1. Field of the Invention
This invention relates to a method of conducting the drilling of a borehole such as is used for hydrocarbon exploration and production. The well trajectory is derived from a look-ahead and look-around borehole seismic survey. Such a survey can provide very valuable information in the case of small drilling targets. This method is applicable also to other applications requiring look-ahead and look-around borehole seismic information.
2. Description of the Related Art
Vertical seismic profiling or "VSP" is a well known technique for obtaining geophysical information around a borehole (Hardage B. A., 1983, Vertical Seismic Profiling, Handbook of Geophysical Exploration, Section I, Geophysical Press, London, Amsterdam.). One or more seismic sources are positioned near the borehole at the surface and a sonde having one or more seismic detectors is lowered into the borehole on a wireline cable. The sonde is then positioned at a number of depths in the well while the sources are activated and seismic readings are taken. Suitable tools for performing such services are Schlumberger's Array Seismic Imager (ASI) or Combinable Seismic Imager (CSI) tools.
Typically VSP surveys are conducted when drilling has reached target depth or at a convenient pause in drilling operations such as an intermediate casing point, and serve to provide a diagnosis of the formations through which the borehole has been drilled.
Pinnacle reefs are high potential gas-bearing reservoirs that can be lucrative drilling targets for the oil and gas industry.
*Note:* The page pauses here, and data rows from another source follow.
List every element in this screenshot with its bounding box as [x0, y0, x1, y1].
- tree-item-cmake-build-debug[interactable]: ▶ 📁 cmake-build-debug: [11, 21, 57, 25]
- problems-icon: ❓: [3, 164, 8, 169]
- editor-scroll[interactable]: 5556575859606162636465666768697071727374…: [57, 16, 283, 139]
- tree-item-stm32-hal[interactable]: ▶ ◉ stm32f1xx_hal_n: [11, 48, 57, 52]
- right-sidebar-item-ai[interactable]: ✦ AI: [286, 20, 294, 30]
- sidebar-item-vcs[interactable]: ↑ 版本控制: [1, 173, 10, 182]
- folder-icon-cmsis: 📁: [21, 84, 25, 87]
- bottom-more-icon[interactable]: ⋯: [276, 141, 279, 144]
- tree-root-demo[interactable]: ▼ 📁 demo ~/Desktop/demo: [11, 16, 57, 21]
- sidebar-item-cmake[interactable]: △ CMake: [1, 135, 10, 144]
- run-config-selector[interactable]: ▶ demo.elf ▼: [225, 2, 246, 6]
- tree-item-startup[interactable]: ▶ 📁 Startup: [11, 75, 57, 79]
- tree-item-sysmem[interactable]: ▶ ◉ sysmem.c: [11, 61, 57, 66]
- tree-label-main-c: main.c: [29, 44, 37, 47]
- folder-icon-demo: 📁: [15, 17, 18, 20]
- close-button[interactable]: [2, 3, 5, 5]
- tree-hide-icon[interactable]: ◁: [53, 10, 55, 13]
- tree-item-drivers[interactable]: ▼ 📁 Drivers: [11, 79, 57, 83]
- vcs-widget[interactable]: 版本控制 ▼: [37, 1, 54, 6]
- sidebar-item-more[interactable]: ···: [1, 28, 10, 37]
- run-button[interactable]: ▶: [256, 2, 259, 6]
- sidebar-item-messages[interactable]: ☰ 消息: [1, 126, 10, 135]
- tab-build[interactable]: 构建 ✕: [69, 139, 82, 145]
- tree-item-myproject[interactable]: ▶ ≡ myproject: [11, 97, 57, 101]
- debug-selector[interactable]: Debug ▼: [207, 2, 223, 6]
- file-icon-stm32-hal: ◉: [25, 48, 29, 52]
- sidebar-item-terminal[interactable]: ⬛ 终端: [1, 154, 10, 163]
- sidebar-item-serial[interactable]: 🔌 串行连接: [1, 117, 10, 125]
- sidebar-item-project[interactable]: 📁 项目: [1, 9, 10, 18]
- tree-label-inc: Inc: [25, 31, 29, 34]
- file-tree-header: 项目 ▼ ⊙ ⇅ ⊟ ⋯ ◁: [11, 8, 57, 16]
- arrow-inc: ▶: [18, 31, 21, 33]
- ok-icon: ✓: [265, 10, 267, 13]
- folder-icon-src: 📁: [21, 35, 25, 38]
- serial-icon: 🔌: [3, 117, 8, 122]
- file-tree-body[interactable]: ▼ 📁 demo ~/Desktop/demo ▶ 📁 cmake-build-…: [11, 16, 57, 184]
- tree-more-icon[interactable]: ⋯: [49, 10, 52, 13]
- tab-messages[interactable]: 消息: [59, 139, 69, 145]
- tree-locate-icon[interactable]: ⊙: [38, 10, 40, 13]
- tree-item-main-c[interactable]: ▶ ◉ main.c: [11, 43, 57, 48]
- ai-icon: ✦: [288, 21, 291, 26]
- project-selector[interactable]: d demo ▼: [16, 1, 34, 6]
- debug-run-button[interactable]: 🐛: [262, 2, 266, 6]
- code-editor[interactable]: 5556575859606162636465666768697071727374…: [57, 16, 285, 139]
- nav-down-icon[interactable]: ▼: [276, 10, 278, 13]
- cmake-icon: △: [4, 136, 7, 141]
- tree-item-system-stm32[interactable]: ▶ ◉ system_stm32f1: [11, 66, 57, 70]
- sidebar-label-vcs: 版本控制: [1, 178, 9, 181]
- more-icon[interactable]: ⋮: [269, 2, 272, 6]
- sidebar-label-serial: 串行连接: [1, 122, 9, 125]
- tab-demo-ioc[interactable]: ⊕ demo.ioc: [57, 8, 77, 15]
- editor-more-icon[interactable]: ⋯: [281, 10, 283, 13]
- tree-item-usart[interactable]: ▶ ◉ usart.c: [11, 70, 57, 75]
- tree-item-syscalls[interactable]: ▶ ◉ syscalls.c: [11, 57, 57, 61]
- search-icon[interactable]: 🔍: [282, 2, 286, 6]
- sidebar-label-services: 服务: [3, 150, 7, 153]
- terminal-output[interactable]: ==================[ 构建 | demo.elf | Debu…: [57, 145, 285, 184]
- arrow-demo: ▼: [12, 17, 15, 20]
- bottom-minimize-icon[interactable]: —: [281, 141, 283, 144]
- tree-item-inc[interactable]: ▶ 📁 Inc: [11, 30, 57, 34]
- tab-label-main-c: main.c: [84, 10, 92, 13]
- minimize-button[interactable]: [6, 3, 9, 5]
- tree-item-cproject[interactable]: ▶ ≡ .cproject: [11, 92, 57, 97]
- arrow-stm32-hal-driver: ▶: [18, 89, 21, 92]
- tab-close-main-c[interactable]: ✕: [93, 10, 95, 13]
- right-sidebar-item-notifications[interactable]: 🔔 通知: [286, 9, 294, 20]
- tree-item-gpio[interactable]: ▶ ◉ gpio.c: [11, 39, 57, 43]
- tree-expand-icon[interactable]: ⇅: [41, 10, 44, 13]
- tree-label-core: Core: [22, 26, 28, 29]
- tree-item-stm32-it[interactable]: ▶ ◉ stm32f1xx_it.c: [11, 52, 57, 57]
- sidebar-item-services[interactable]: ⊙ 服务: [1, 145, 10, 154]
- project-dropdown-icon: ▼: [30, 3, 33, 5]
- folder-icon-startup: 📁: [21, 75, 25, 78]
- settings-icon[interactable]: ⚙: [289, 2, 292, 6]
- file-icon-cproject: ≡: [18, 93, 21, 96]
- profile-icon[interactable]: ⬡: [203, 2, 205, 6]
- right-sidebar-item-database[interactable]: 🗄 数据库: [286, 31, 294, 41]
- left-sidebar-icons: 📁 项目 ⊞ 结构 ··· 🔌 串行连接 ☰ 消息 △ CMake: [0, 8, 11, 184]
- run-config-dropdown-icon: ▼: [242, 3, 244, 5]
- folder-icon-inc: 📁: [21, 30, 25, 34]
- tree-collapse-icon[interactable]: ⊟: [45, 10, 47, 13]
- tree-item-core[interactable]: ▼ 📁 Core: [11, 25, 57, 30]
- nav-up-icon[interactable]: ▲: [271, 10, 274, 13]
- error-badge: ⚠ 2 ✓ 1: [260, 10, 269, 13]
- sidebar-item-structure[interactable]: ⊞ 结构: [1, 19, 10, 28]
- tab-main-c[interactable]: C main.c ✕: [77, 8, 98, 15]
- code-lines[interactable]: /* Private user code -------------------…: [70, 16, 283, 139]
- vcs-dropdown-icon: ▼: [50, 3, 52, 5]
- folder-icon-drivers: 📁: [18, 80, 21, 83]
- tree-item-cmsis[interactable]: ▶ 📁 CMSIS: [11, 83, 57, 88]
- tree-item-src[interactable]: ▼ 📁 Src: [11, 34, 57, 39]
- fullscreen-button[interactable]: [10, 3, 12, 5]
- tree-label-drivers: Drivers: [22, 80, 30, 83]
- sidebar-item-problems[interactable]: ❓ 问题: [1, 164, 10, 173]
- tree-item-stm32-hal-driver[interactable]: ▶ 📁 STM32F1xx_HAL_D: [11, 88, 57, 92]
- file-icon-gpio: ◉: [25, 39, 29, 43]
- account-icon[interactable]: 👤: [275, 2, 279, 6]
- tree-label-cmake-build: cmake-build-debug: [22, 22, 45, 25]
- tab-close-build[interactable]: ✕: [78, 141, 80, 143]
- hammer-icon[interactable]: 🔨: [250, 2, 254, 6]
They usually have a limited circular size with a diameter that can be as small as 600' to 800'. Their size is very small compared to their distance from the surface that can be greater than 16,000'. Their vertical section can be as thick as 600' which makes them attractive and preferred drilling targets in a Reef Trend. An object of this invention is to provide a technique which assists in steering drilling into a target such as a reef structure.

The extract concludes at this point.